### ACTION ITEM
The answer must consist of every line from the data that holds "text".

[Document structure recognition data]
══════════════════════════════

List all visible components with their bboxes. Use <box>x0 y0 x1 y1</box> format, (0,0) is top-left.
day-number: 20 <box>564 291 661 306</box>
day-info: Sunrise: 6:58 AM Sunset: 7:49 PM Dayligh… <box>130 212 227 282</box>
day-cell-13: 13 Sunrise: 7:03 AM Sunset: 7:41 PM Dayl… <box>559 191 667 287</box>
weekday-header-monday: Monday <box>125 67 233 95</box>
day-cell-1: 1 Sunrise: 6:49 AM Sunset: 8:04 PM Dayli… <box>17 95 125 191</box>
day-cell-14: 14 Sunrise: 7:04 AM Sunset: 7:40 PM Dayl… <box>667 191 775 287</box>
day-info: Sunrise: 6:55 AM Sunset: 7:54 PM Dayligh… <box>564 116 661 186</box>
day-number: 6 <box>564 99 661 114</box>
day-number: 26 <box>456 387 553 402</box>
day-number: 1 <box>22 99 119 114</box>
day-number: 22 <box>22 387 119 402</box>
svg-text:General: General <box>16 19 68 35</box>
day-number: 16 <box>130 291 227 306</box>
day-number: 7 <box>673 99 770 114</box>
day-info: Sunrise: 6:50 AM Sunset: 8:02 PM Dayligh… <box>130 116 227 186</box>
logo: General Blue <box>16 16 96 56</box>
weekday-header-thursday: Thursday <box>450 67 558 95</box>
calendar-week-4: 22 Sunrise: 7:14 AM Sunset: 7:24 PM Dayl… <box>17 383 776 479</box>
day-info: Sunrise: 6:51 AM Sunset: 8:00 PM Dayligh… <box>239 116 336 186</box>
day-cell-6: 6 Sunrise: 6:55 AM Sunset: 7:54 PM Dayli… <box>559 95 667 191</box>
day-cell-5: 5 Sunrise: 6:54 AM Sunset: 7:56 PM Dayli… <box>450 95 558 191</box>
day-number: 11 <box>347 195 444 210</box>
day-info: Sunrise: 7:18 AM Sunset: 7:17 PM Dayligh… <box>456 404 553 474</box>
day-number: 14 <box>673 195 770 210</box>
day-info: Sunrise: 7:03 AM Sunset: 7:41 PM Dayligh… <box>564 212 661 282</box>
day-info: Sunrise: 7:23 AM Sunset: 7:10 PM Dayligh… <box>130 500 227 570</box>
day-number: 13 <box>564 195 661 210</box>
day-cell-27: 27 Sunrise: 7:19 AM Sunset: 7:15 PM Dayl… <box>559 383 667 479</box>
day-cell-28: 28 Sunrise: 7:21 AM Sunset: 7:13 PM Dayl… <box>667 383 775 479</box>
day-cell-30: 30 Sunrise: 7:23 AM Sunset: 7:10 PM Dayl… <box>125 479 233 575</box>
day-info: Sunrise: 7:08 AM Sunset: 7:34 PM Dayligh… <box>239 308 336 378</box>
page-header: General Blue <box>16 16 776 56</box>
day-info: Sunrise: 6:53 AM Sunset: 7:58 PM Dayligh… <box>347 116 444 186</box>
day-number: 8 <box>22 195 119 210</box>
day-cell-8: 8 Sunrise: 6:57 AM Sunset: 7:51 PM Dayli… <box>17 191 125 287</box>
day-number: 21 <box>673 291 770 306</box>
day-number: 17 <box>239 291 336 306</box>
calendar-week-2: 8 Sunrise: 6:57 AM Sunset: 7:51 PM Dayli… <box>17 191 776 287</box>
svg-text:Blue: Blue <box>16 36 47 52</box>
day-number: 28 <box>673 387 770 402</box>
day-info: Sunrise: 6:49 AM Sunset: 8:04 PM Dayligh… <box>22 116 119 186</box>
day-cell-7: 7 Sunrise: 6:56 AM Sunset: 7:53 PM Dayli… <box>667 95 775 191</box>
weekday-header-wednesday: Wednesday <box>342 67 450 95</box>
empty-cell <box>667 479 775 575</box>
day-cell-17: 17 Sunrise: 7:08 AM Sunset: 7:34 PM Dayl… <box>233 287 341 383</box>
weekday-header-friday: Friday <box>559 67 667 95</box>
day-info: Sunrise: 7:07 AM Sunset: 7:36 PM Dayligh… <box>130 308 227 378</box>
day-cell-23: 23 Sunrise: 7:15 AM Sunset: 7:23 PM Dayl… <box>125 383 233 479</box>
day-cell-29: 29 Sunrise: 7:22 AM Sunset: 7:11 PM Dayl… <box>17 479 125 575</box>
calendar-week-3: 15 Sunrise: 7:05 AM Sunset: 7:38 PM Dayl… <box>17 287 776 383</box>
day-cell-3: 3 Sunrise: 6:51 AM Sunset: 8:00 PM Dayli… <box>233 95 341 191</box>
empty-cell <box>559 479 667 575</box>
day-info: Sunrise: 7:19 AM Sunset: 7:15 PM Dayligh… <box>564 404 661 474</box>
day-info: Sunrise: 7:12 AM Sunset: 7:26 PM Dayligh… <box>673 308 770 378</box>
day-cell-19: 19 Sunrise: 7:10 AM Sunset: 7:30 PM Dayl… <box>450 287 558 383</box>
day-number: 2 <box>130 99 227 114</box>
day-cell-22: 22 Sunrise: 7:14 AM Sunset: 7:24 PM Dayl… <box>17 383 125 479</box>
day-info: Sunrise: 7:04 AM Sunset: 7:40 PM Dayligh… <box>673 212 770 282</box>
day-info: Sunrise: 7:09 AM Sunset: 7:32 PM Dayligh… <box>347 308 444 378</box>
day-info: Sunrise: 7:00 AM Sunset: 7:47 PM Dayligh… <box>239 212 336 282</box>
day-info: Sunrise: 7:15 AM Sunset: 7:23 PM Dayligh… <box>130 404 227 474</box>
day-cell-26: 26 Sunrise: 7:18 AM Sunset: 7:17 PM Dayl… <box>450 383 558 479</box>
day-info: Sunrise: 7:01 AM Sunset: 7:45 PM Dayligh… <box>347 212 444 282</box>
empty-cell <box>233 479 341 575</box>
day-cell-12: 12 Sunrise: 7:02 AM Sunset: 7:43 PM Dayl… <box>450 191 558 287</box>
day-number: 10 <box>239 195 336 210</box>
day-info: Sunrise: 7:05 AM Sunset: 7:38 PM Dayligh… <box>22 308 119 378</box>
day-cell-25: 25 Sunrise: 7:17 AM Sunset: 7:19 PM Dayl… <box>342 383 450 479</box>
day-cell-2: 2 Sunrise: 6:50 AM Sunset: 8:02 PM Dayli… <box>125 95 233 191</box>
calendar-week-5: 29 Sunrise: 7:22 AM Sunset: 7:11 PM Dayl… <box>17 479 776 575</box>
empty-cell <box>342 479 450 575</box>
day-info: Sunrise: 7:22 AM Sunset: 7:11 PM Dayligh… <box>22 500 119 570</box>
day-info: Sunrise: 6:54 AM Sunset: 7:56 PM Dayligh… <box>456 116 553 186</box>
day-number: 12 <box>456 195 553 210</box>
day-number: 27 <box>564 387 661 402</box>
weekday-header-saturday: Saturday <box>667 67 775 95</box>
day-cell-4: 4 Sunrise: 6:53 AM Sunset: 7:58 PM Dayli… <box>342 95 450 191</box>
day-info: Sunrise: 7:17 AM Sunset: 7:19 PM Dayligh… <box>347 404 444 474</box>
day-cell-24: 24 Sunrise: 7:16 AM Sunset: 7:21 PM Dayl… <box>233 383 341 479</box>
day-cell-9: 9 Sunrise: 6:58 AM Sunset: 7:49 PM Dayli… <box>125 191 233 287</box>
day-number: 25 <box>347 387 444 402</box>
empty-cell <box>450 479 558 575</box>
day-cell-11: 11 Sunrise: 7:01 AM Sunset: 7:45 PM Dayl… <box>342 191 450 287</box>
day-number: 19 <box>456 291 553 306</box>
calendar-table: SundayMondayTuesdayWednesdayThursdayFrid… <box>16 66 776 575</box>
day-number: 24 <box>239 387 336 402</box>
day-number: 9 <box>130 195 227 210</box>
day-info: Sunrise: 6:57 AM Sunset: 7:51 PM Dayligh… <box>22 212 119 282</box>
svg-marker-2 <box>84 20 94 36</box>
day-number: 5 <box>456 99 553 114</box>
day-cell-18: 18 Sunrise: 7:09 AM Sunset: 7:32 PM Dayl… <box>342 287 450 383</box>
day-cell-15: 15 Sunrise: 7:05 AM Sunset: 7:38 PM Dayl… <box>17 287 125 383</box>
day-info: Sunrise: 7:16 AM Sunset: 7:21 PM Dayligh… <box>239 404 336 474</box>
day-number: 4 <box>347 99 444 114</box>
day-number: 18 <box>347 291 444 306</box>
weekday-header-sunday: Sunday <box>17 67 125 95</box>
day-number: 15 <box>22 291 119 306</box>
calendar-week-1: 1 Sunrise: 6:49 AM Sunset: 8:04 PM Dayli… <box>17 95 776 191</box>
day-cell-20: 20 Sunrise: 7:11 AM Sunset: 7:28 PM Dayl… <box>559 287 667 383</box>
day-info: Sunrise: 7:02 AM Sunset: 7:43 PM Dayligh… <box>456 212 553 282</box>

══════════════════════════════

### SOLUTION TO THIS EXERCISE
svg-text:General: General <box>16 19 68 35</box>
svg-text:Blue: Blue <box>16 36 47 52</box>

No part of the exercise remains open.